__TO DO__. So that nothing is lost, transcribe each line of the records exactly.

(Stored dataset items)
+++++

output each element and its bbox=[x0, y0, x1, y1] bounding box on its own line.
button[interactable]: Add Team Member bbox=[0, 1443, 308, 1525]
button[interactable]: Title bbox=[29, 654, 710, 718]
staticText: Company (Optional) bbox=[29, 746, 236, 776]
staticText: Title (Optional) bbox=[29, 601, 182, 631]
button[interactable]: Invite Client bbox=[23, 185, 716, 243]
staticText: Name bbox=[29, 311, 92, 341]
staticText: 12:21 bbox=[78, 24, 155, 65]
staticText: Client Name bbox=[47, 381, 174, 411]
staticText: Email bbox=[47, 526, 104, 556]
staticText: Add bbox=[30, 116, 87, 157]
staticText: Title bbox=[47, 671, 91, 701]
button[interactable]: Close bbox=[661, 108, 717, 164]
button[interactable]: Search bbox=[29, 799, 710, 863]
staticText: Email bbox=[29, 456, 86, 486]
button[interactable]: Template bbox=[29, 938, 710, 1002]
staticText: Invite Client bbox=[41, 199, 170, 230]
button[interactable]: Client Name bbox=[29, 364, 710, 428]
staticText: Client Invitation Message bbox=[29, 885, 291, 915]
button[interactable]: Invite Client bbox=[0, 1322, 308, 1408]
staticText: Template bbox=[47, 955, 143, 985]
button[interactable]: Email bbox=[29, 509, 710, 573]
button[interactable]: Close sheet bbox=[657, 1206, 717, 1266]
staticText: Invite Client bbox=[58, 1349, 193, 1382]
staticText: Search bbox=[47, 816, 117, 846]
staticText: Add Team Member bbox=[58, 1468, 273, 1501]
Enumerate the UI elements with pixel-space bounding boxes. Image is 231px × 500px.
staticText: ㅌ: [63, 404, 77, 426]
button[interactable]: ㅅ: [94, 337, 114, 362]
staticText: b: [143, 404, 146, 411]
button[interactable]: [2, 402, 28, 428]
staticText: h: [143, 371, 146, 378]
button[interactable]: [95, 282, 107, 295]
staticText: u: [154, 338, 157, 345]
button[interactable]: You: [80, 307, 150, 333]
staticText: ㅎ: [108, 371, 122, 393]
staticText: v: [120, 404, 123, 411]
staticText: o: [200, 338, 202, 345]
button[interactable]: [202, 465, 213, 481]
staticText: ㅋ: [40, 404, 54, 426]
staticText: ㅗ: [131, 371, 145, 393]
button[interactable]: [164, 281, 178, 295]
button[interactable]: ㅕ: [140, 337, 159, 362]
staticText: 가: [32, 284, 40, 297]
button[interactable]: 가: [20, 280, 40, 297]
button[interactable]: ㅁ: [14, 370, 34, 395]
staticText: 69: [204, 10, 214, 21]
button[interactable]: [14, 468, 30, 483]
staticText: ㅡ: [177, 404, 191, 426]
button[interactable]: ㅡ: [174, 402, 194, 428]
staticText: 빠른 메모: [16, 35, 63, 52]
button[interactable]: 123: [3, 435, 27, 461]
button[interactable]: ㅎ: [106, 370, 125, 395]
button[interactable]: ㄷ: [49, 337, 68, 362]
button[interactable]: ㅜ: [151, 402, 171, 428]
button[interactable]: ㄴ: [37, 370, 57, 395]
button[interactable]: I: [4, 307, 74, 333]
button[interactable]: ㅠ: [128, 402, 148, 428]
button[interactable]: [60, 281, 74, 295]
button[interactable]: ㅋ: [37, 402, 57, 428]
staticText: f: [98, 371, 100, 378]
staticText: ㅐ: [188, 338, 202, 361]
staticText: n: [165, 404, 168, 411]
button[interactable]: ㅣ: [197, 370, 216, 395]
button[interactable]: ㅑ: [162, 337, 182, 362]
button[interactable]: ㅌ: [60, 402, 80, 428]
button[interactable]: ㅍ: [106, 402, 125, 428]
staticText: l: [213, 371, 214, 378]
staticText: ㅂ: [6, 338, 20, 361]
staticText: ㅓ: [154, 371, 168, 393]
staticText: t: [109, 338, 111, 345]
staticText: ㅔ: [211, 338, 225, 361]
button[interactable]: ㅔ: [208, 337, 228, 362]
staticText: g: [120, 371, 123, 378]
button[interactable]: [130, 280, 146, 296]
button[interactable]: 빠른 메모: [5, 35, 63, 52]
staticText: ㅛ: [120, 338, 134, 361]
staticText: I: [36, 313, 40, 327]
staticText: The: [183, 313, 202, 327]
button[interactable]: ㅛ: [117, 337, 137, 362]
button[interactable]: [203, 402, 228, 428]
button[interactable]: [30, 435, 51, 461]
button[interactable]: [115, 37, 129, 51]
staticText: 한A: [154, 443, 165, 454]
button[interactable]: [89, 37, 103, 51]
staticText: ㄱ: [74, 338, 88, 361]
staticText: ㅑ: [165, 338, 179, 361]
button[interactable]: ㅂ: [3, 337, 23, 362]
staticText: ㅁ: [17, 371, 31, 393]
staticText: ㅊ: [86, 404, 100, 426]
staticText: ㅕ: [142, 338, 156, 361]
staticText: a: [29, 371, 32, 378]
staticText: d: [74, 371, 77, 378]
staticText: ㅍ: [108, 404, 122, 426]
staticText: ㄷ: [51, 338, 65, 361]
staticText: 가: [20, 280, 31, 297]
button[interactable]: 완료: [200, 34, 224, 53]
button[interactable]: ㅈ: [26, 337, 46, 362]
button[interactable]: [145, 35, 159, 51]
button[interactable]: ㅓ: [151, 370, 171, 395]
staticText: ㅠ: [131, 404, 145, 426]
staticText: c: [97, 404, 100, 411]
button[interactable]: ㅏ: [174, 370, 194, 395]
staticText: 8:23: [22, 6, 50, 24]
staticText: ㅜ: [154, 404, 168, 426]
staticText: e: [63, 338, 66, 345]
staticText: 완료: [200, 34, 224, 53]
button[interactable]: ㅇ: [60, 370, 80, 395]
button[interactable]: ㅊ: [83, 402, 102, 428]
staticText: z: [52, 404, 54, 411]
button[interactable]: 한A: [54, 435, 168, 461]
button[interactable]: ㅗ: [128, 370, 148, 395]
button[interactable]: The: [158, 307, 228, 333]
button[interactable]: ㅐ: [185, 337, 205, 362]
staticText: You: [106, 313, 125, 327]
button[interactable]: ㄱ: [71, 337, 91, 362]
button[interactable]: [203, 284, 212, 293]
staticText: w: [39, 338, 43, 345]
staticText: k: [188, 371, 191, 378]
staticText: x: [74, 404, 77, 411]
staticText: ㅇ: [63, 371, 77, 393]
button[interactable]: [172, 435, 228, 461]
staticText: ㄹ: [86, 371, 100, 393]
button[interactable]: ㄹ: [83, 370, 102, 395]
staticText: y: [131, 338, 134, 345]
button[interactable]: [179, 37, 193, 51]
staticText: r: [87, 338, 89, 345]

+++++

__SOLUTION TO THE EXERCISE__.
output each element and its bbox=[x0, y0, x1, y1] bounding box on its own line.
button[interactable]: Add Team Member bbox=[0, 1443, 308, 1525]
button[interactable]: Title bbox=[29, 654, 710, 718]
staticText: Company (Optional) bbox=[29, 746, 236, 776]
staticText: Title (Optional) bbox=[29, 601, 182, 631]
button[interactable]: Invite Client bbox=[23, 185, 716, 243]
staticText: Name bbox=[29, 311, 92, 341]
staticText: 12:21 bbox=[78, 24, 155, 65]
staticText: Client Name bbox=[47, 381, 174, 411]
staticText: Email bbox=[47, 526, 104, 556]
staticText: Add bbox=[30, 116, 87, 157]
staticText: Title bbox=[47, 671, 91, 701]
button[interactable]: Close bbox=[661, 108, 717, 164]
button[interactable]: Search bbox=[29, 799, 710, 863]
staticText: Email bbox=[29, 456, 86, 486]
button[interactable]: Template bbox=[29, 938, 710, 1002]
staticText: Invite Client bbox=[41, 199, 170, 230]
button[interactable]: Client Name bbox=[29, 364, 710, 428]
staticText: Client Invitation Message bbox=[29, 885, 291, 915]
button[interactable]: Invite Client bbox=[0, 1322, 308, 1408]
staticText: Template bbox=[47, 955, 143, 985]
button[interactable]: Email bbox=[29, 509, 710, 573]
button[interactable]: Close sheet bbox=[657, 1206, 717, 1266]
staticText: Invite Client bbox=[58, 1349, 193, 1382]
staticText: Search bbox=[47, 816, 117, 846]
staticText: Add Team Member bbox=[58, 1468, 273, 1501]
Enumerate the UI elements with pixel-space bounding boxes. Image is 231px × 500px.
staticText: ㅌ: [63, 404, 77, 426]
button[interactable]: ㅅ: [94, 337, 114, 362]
staticText: b: [143, 404, 146, 411]
button[interactable]: [2, 402, 28, 428]
staticText: h: [143, 371, 146, 378]
button[interactable]: [95, 282, 107, 295]
staticText: u: [154, 338, 157, 345]
button[interactable]: You: [80, 307, 150, 333]
staticText: ㅎ: [108, 371, 122, 393]
staticText: v: [120, 404, 123, 411]
staticText: o: [200, 338, 202, 345]
button[interactable]: [202, 465, 213, 481]
staticText: ㅋ: [40, 404, 54, 426]
staticText: ㅗ: [131, 371, 145, 393]
button[interactable]: [164, 281, 178, 295]
button[interactable]: ㅕ: [140, 337, 159, 362]
staticText: 가: [32, 284, 40, 297]
button[interactable]: 가: [20, 280, 40, 297]
button[interactable]: ㅁ: [14, 370, 34, 395]
staticText: 69: [204, 10, 214, 21]
button[interactable]: [14, 468, 30, 483]
staticText: ㅡ: [177, 404, 191, 426]
button[interactable]: ㅡ: [174, 402, 194, 428]
staticText: 빠른 메모: [16, 35, 63, 52]
button[interactable]: 123: [3, 435, 27, 461]
button[interactable]: ㅎ: [106, 370, 125, 395]
button[interactable]: ㄷ: [49, 337, 68, 362]
button[interactable]: ㅜ: [151, 402, 171, 428]
button[interactable]: ㄴ: [37, 370, 57, 395]
button[interactable]: I: [4, 307, 74, 333]
button[interactable]: ㅠ: [128, 402, 148, 428]
button[interactable]: [60, 281, 74, 295]
button[interactable]: ㅋ: [37, 402, 57, 428]
staticText: f: [98, 371, 100, 378]
staticText: ㅐ: [188, 338, 202, 361]
staticText: n: [165, 404, 168, 411]
button[interactable]: ㅣ: [197, 370, 216, 395]
button[interactable]: ㅑ: [162, 337, 182, 362]
button[interactable]: ㅌ: [60, 402, 80, 428]
button[interactable]: ㅍ: [106, 402, 125, 428]
staticText: l: [213, 371, 214, 378]
staticText: ㅂ: [6, 338, 20, 361]
staticText: ㅓ: [154, 371, 168, 393]
staticText: t: [109, 338, 111, 345]
staticText: ㅔ: [211, 338, 225, 361]
button[interactable]: ㅔ: [208, 337, 228, 362]
staticText: g: [120, 371, 123, 378]
button[interactable]: [130, 280, 146, 296]
button[interactable]: 빠른 메모: [5, 35, 63, 52]
staticText: ㅛ: [120, 338, 134, 361]
staticText: I: [36, 313, 40, 327]
staticText: The: [183, 313, 202, 327]
button[interactable]: ㅛ: [117, 337, 137, 362]
button[interactable]: [203, 402, 228, 428]
button[interactable]: [30, 435, 51, 461]
button[interactable]: [115, 37, 129, 51]
staticText: 한A: [154, 443, 165, 454]
button[interactable]: [89, 37, 103, 51]
staticText: ㄱ: [74, 338, 88, 361]
staticText: ㅑ: [165, 338, 179, 361]
button[interactable]: ㅂ: [3, 337, 23, 362]
staticText: ㅁ: [17, 371, 31, 393]
staticText: ㅊ: [86, 404, 100, 426]
staticText: ㅕ: [142, 338, 156, 361]
staticText: a: [29, 371, 32, 378]
staticText: d: [74, 371, 77, 378]
staticText: ㅍ: [108, 404, 122, 426]
staticText: ㄷ: [51, 338, 65, 361]
staticText: 가: [20, 280, 31, 297]
button[interactable]: 완료: [200, 34, 224, 53]
button[interactable]: ㅈ: [26, 337, 46, 362]
button[interactable]: [145, 35, 159, 51]
button[interactable]: ㅓ: [151, 370, 171, 395]
staticText: ㅠ: [131, 404, 145, 426]
staticText: c: [97, 404, 100, 411]
button[interactable]: ㅏ: [174, 370, 194, 395]
staticText: 8:23: [22, 6, 50, 24]
staticText: ㅜ: [154, 404, 168, 426]
staticText: e: [63, 338, 66, 345]
staticText: 완료: [200, 34, 224, 53]
button[interactable]: ㅇ: [60, 370, 80, 395]
button[interactable]: ㅊ: [83, 402, 102, 428]
staticText: z: [52, 404, 54, 411]
button[interactable]: 한A: [54, 435, 168, 461]
button[interactable]: ㅗ: [128, 370, 148, 395]
button[interactable]: The: [158, 307, 228, 333]
button[interactable]: ㅐ: [185, 337, 205, 362]
staticText: You: [106, 313, 125, 327]
button[interactable]: ㄱ: [71, 337, 91, 362]
button[interactable]: [203, 284, 212, 293]
staticText: w: [39, 338, 43, 345]
staticText: k: [188, 371, 191, 378]
staticText: x: [74, 404, 77, 411]
staticText: ㅇ: [63, 371, 77, 393]
button[interactable]: [172, 435, 228, 461]
staticText: ㄹ: [86, 371, 100, 393]
button[interactable]: ㄹ: [83, 370, 102, 395]
staticText: y: [131, 338, 134, 345]
button[interactable]: [179, 37, 193, 51]
staticText: r: [87, 338, 89, 345]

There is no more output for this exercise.